Je me rétablis dans la descente. Puis je remonte la rue des Vergers et je repars dans l’autre sens. Au km 4 en bas de Leimbach, il faut que j’assure car je ne suis qu’à mi-parcours. Je vais traîner dans les rues de Vieux-Thann, la place Fellmann et je traverse le square tout proche.

J’aborde l’avenue de Gubbio au km 7. Je suis sauf.

Ouf! c’était difficile aujourd’hui. J’arrive à 58 minutes at Home et lessivé. L’âge certainement? 244 km depuis que je me suis mis au jogging. Pour moi, ce n’est jamais facile ce truc où il faut porter son poids; ça me fait 8000 pas et j’ai les genoux qui jouent les castagnettes. 74.5kg sur la balance ce matin. En avril j’ai l’impression d’avoir atteint un plancher de verre au niveau du poids. Impossible de passer sous les 74 kg! J’ai réduit la ration journalière de 200 kcal mais j’ai faim tout le temps. Alors je bois en attendant…

Moins 9 kg, je n’arrive pas à perdre plus. Je cherche…
On va en trouver de plus en plus souvent sur le bords des routes. Celui-là semblait encore en bon état. On pourrait les recycler sur le second marché de Facebook ou du Bon Coin

Oui, je suis un chien fou en ce 1er mai. Vous l’aurez compris.

Culture physique

Je préfère courir autour de chez moi plutôt que de pédaler sur un home-trainer.

Je ne sais pas si le terme de culture physique est toujours en usage dans les établissements scolaires. Culture physique ça faisait sérieux, on se disait qu’on devenait plus intelligent en courant, en grimpant à la corde et en faisant des triples sauts.

Le problème avec la culture physique au collège, c’était lorsqu’on commençait la matinée avec; on était moins disponibles pour les autres disciplines à cause de la fatigue.

Aujourd’hui, je ne me pose plus ce genre de question, j’adapte mon emploi du temps. J’ai encore la force de composer devant mon écran après l’exercice physique.

Dès le km 4 ce matin, j’ai senti la fatigue…et je me suis demandé comment j’allais pouvoir continuer alors que j’étais à mi-parcours. Alors « j’ai travaillé » ma cadence, assoupli mon pas, visé des segments plus appliqués. Lorsque le km 6 a retenti au vibreur de mon bracelet, j’ai préparé mon itinéraire d’approche, comme ces pilotes de ligne qui affichent les paramètres de la descente. Au km 7, j’ai allongé ma dernière boucle pour être à 500 mètres de chez moi.

Top! à 7km500, j’ai entamé la dernière ligne droite après un virage sous deux alphas comme en aéronautique. Au km 8, j’étais devant chez moi. C’est la première fois que je descends au-dessous de 7minutes le kilomètre. J’ai donc l’impression que je progresse sans vraiment le chercher.

Je ne sais pas comment les runners « travaillent » leur mental mais j’imagine qu’une grande part de leur réussite est dans la tête.

Le train-train du rond-rond

Faut faire avec le confinement. Le train-train du rond-rond est parfois monotone. Je ne sais pas combien de temps on va devoir encore supporter ce manège.

Je n’ai jamais contrevenu à la règle du 1km/1 heure. Sauf si je suis déjà sorti plusieurs fois le même jour, ce qui est une entorse j’en conviens.

Mais le vélo, non! Je prends le vélo de ville et la trottinette pour rejoindre la boulangerie de temps à autre.

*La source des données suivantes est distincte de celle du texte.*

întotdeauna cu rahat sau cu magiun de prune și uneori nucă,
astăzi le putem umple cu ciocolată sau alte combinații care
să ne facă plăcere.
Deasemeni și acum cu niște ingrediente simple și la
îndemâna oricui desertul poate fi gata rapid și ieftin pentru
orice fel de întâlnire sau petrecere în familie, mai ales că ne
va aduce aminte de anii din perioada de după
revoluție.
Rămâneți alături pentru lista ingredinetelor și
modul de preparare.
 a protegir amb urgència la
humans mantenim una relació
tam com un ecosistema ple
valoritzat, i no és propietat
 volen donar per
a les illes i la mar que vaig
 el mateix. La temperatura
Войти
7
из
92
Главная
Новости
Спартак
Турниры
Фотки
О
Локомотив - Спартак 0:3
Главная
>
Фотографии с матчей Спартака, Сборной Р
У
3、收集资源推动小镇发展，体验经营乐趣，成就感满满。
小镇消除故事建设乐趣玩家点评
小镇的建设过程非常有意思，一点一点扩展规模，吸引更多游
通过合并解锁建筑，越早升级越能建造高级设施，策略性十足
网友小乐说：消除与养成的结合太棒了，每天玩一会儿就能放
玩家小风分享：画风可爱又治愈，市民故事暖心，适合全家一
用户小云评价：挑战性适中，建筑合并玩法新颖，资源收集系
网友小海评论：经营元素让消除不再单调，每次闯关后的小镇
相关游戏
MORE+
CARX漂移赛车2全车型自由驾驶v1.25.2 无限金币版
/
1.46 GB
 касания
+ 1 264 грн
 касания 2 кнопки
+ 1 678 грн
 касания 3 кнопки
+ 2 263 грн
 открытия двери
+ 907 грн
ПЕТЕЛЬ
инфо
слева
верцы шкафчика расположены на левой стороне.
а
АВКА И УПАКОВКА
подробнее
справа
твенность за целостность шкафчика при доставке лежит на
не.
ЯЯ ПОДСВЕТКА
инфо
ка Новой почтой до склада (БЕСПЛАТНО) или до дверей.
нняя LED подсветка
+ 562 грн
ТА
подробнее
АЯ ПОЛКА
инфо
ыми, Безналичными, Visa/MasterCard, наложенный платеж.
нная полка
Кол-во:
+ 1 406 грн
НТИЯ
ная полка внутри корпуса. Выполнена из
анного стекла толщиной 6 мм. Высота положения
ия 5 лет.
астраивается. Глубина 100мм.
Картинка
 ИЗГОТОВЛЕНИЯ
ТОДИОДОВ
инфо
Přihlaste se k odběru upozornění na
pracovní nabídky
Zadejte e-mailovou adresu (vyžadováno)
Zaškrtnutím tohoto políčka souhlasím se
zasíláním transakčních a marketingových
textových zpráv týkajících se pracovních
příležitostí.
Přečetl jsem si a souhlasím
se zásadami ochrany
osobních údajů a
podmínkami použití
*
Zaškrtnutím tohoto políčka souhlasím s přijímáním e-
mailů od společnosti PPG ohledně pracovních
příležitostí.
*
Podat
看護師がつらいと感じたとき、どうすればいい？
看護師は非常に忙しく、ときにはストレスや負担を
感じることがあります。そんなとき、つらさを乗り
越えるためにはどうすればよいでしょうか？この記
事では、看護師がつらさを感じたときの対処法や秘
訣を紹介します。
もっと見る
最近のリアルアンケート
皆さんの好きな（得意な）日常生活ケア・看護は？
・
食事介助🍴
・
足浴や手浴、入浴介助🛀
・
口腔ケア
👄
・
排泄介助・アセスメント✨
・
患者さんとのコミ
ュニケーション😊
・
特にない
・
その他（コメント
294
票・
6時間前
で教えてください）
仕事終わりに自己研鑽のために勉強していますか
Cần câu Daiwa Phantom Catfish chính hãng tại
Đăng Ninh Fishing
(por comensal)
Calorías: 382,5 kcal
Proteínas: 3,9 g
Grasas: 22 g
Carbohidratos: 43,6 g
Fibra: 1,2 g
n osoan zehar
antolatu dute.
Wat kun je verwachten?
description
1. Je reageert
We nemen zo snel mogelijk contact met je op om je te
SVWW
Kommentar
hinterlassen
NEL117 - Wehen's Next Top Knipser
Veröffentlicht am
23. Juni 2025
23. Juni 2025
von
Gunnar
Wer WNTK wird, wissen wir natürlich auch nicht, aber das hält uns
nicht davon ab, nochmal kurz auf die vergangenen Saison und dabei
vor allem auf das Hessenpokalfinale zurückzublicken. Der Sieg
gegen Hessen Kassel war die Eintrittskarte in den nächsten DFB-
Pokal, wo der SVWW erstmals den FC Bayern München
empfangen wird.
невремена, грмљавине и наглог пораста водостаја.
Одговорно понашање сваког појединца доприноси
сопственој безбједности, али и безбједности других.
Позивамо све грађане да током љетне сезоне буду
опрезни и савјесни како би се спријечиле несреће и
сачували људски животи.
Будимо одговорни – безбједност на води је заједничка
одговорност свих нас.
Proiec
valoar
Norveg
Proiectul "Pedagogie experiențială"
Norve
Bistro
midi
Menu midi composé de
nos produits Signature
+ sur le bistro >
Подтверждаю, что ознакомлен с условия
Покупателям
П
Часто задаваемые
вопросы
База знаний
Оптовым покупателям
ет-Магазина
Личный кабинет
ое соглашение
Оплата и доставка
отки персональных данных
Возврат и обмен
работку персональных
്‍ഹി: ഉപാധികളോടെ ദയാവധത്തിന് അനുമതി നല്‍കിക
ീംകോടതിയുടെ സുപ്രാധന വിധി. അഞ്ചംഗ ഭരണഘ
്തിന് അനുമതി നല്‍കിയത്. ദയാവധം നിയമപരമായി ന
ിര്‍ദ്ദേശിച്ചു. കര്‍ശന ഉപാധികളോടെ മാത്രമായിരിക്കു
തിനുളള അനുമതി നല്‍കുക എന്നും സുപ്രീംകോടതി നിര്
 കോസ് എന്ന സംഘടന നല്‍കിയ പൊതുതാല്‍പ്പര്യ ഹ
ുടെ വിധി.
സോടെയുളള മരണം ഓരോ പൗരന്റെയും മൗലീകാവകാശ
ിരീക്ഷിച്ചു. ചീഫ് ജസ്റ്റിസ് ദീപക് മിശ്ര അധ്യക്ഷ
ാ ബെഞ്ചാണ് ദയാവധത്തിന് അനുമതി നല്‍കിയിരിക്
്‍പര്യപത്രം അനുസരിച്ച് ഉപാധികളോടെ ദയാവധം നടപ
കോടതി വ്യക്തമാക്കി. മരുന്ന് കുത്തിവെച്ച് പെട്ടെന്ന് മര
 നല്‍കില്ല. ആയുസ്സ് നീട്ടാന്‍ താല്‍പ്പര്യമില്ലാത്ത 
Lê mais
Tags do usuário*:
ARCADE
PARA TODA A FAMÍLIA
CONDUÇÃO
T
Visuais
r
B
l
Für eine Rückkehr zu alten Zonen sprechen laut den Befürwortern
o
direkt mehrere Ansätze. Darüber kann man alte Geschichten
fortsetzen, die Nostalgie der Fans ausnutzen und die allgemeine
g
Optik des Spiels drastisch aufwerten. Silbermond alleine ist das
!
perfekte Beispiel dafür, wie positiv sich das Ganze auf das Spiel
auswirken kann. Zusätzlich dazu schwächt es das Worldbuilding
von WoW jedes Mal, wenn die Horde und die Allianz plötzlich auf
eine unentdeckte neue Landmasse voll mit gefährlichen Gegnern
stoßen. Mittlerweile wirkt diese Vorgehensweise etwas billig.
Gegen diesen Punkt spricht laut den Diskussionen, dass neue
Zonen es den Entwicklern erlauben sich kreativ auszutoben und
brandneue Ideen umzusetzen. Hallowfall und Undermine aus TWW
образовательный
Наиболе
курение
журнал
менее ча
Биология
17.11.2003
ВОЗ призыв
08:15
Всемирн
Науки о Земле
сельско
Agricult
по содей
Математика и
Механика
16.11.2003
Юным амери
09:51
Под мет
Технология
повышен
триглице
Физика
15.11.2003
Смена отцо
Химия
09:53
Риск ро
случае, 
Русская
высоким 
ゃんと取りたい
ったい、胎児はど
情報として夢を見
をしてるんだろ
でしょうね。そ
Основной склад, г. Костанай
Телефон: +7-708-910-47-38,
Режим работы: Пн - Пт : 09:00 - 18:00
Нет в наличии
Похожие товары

Ce matin j’ai croisé lors de mon jogging deux cyclistes sur route. Deux cyclotouristes camouflés équipés avec sacoches, j’en ai le sentiment. Mais pourquoi pas? Imaginez que vous habitez Leimbach ou Rammersmatt où il n’y a pas de commerces, rien ne vous interdit d’aller faire vos courses à vélo à Thann et d’en revenir ensuite. Si le confinement dure, on devrait tous aller habiter la campagne.

Cycliste entrant dans Vieux-Thann route de Roderen

Evidemment c’est tentant, mais il faut être suffisamment persuasif pour éviter une prune de 135 euros car ce matin les voitures de gendarmerie sont sur le pied de guerre pour chasser le touriste.

Notre route 66

Quel lecteur perspicace saura reconnaître les lieux?

Elle va devenir mythique, notre route 66, si elle ne l’est pas encore

Une fois passé le col de Bussang, nous voici dans le département des Vosges

C’est par là que l’exode devrait avoir lieu. Puisque fuir l’occupant a été déjà testé dans le passé, pourquoi ne pas récidiver face à l’ennemi invisible qui persiste à nous décimer.

Il ne faut pas croire à la décroissance du virus. Le jeune médecin et pasteur Jonathan Peterschmitt, membre de la Porte Ouverte, cette communauté évangélique qui a défrayé la chronique refuse qu’on stigmatise à outrance sa réunion évangélique…et indique que de nombreux enfants souffraient alors « d’une épidémie « grippale » inhabituelle [qui] circulait dans les milieux scolaires du secteur, augmentant l’absentéisme de manière très nette »

Puis en comparant la situation avec notre voisin allemand, le médecin s’étonne…

« Nous avons sensiblement le même niveau de contamination mais une mortalité 4 fois plus élevée. La différence se trouve peut-être, au moins en en partie, dans la différence de prise en charge des malades. La médecine de terrain est sinistrée, j’exerce dans un désert médical selon les critères de l’ARS et pourtant je ne suis qu’à 15 minutes de Mulhouse »(DNA 20 avril)





La RN 66 y mène

Oui, c’est par la RN66 que nous allons partir dès que l’occasion nous en sera donnée.

Le docteur Dominique Petit est venu de Cagnes-sur-Mer renforcer les soignants et que déclare t-il dans les DNA de ce matin? que la situation est désastreuse…

Cette route nationale 66 n’est pas difficile à vélo.

Avant le déclassement de 1972, elle possédait également un tronçon de Bar-le-Duc à Épinal ; de plus, certaines cartes du XIXe siècle attestent que le tronçon de l’actuelle route nationale 57 d’Épinal à Remiremont a appartenu un temps à la route nationale 66. (Wiki)

Je l’accommoderai à ma sauce. A partir d’Epinal elle devient la D166 jusqu’à Neufchâteau, puis la D966 jusqu’à Ligny-en-Barrois. 256km jusqu’à Bar-le-Duc.

Gondrecourt-le-Château

Le parcours est pittoresque et passe par Contrexéville, Neuchâteau, Domrémy-la-Pucelle. Les « Vouthon » sont des grimpées gratinées. Puis après Gondrecourt-le-Château, c’est relax le long de la vallée de l’Ornain jusqu’à Bar-le-Duc.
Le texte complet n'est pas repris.